What to work on: Search the data below for "tiempo"; list each line that holds it.

Transcribed page contents
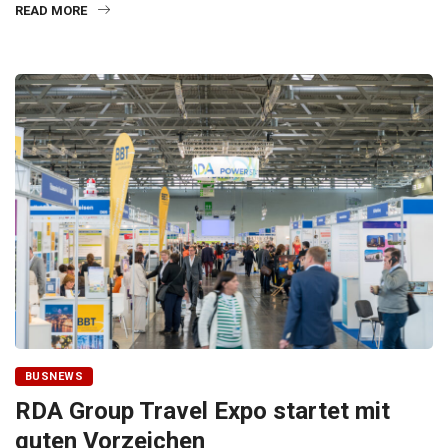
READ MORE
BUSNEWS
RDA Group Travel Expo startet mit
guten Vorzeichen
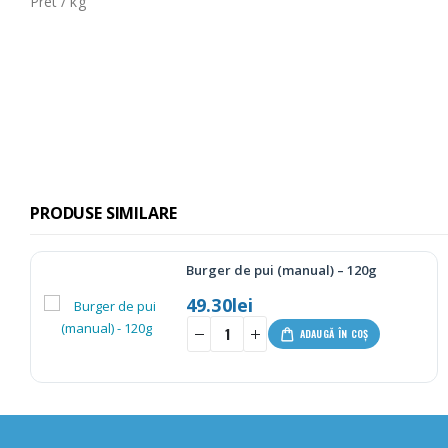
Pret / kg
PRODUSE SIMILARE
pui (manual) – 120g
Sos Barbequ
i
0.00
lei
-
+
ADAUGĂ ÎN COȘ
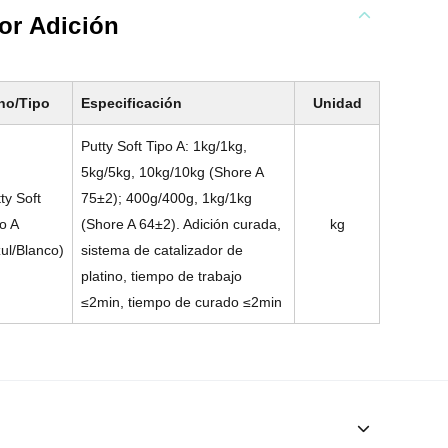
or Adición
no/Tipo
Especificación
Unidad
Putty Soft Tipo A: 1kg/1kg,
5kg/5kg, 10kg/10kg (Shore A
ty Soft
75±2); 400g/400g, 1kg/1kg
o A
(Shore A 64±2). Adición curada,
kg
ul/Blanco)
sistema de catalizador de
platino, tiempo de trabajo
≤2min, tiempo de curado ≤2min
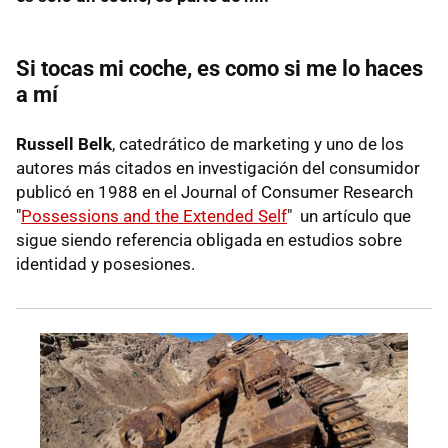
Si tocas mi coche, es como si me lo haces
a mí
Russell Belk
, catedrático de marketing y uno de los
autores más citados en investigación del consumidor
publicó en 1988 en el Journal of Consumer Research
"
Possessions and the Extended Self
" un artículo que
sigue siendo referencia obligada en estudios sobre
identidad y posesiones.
* * *
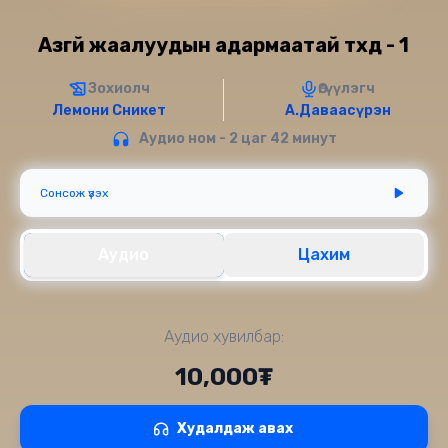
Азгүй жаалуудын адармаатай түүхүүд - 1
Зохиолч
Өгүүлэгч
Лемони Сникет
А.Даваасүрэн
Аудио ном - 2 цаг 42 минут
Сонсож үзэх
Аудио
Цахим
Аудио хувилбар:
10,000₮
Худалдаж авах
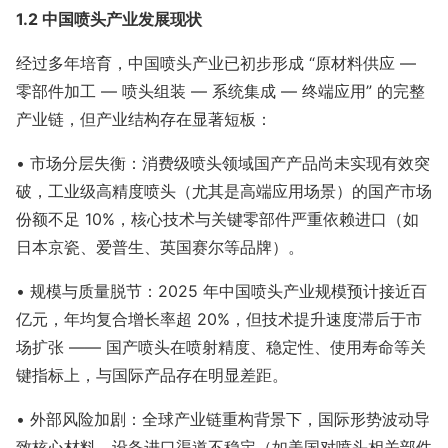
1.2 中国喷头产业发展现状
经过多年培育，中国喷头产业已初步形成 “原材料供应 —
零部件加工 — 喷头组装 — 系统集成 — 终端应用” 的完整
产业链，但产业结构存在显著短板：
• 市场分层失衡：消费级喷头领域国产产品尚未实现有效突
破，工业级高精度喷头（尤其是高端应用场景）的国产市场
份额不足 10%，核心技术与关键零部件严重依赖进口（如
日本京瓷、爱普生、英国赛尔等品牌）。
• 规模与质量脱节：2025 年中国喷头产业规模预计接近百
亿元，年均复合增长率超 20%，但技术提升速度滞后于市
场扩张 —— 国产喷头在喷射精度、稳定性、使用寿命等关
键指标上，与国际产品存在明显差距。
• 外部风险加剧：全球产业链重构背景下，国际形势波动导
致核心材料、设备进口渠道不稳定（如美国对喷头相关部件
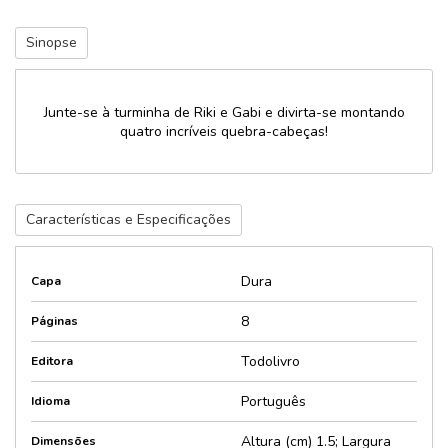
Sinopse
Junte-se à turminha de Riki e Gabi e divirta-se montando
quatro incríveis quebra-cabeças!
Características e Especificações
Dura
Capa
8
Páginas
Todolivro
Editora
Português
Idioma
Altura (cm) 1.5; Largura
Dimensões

Answer to the problem:
platino, tiempo de trabajo
≤2min, tiempo de curado ≤2min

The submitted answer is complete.